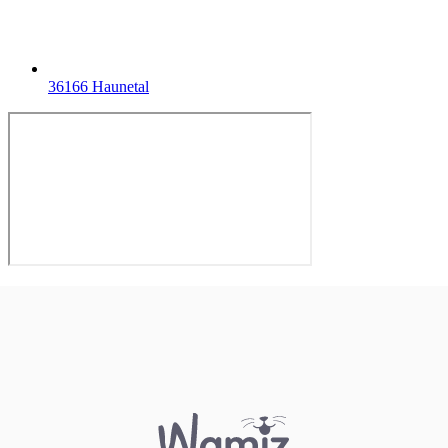
36166 Haunetal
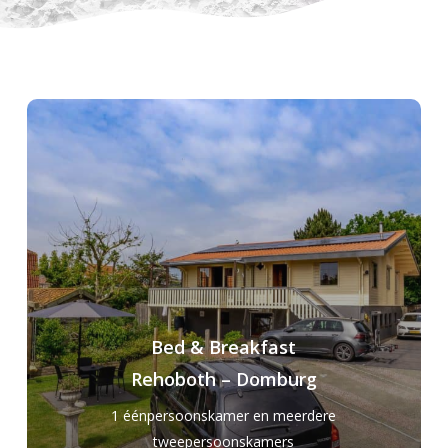
Bed & Breakfast
Rehoboth – Domburg
1 éénpersoonskamer en meerdere
tweepersoonskamers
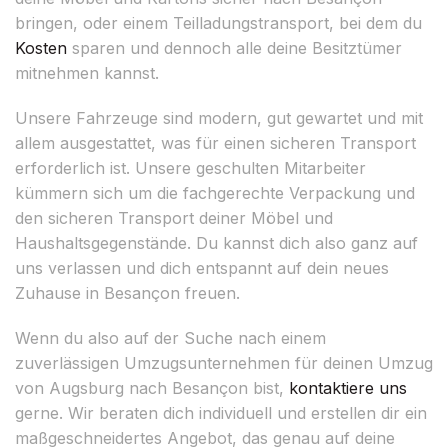
bringen, oder einem Teilladungstransport, bei dem du
Kosten
sparen und dennoch alle deine Besitztümer
mitnehmen kannst.
Unsere Fahrzeuge sind modern, gut gewartet und mit
allem ausgestattet, was für einen sicheren Transport
erforderlich ist. Unsere geschulten Mitarbeiter
kümmern sich um die fachgerechte Verpackung und
den sicheren Transport deiner Möbel und
Haushaltsgegenstände. Du kannst dich also ganz auf
uns verlassen und dich entspannt auf dein neues
Zuhause in Besançon freuen.
Wenn du also auf der Suche nach einem
zuverlässigen Umzugsunternehmen für deinen Umzug
von Augsburg nach Besançon bist,
kontaktiere uns
gerne. Wir beraten dich individuell und erstellen dir ein
maßgeschneidertes Angebot, das genau auf deine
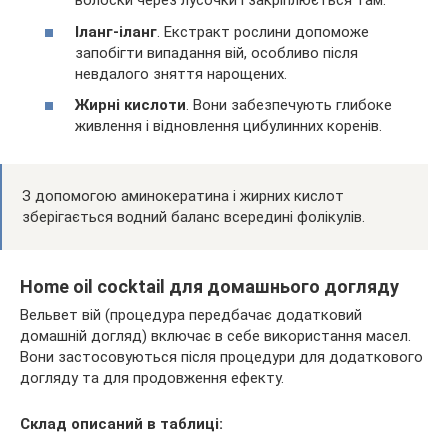
волоски через лусочки і закріплюється там.
Іланг-іланг
. Екстракт рослини допоможе
запобігти випадання вій, особливо після
невдалого зняття нарощених.
Жирні кислоти
. Вони забезпечують глибоке
живлення і відновлення цибулинних коренів.
З допомогою аминокератина і жирних кислот
зберігається водний баланс всередині фолікулів.
Home oil cocktail для домашнього догляду
Вельвет вій (процедура передбачає додатковий
домашній догляд) включає в себе використання масел.
Вони застосовуються після процедури для додаткового
догляду та для продовження ефекту.
Склад описаний в таблиці:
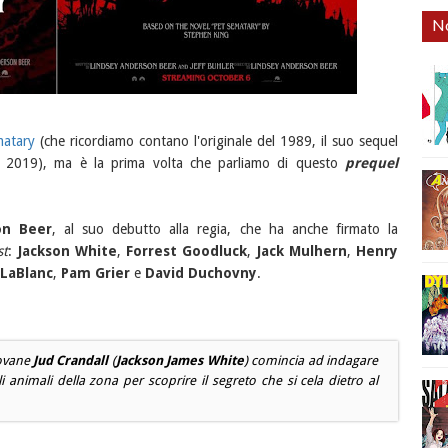
No
matary
(che ricordiamo contano l'originale del 1989, il suo sequel
el 2019), ma è la prima volta che parliamo di questo
prequel
on Beer
, al suo debutto alla regia, che ha anche firmato la
st
:
Jackson White
,
Forrest Goodluck
,
Jack Mulhern
,
Henry
 LaBlanc
,
Pam Grier
e
David Duchovny
.
iovane
Jud Crandall
(
Jackson James White
) comincia ad indagare
animali della zona per scoprire il segreto che si cela dietro al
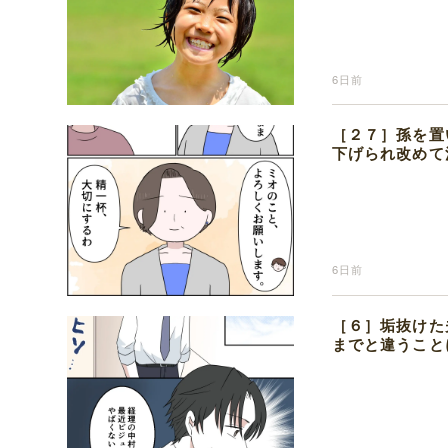
6日前
［２７］孫を置
下げられ改めて
6日前
［６］垢抜けた
までと違うこと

- [THE TASK]: Omit the pictures. Output every record above word for word.

- [RESPONSE AREA]:
36166 Haunetal
Bed & Breakfast
Rehoboth – Domburg
1 éénpersoonskamer en meerdere
tweepersoonskamers
bringen, oder einem Teilladungstransport, bei dem du
Kosten
sparen und dennoch alle deine Besitztümer
mitnehmen kannst.
Unsere Fahrzeuge sind modern, gut gewartet und mit
allem ausgestattet, was für einen sicheren Transport
erforderlich ist. Unsere geschulten Mitarbeiter
kümmern sich um die fachgerechte Verpackung und
den sicheren Transport deiner Möbel und
Haushaltsgegenstände. Du kannst dich also ganz auf
uns verlassen und dich entspannt auf dein neues
Zuhause in Besançon freuen.
Wenn du also auf der Suche nach einem
zuverlässigen Umzugsunternehmen für deinen Umzug
von Augsburg nach Besançon bist,
kontaktiere uns
gerne. Wir beraten dich individuell und erstellen dir ein
maßgeschneidertes Angebot, das genau auf deine
волоски через лусочки і закріплюється там.
Іланг-іланг
. Екстракт рослини допоможе
запобігти випадання вій, особливо після
невдалого зняття нарощених.
Жирні кислоти
. Вони забезпечують глибоке
живлення і відновлення цибулинних коренів.
З допомогою аминокератина і жирних кислот
зберігається водний баланс всередині фолікулів.
Home oil cocktail для домашнього догляду
Вельвет вій (процедура передбачає додатковий
домашній догляд) включає в себе використання масел.
Вони застосовуються після процедури для додаткового
догляду та для продовження ефекту.
Склад описаний в таблиці:
No
matary
(che ricordiamo contano l'originale del 1989, il suo sequel
el 2019), ma è la prima volta che parliamo di questo
prequel
on Beer
, al suo debutto alla regia, che ha anche firmato la
st
:
Jackson White
,
Forrest Goodluck
,
Jack Mulhern
,
Henry
 LaBlanc
,
Pam Grier
e
David Duchovny
.
iovane
Jud Crandall
(
Jackson James White
) comincia ad indagare
animali della zona per scoprire il segreto che si cela dietro al
6日前
［２７］孫を置
下げられ改めて
6日前
［６］垢抜けた
までと違うこと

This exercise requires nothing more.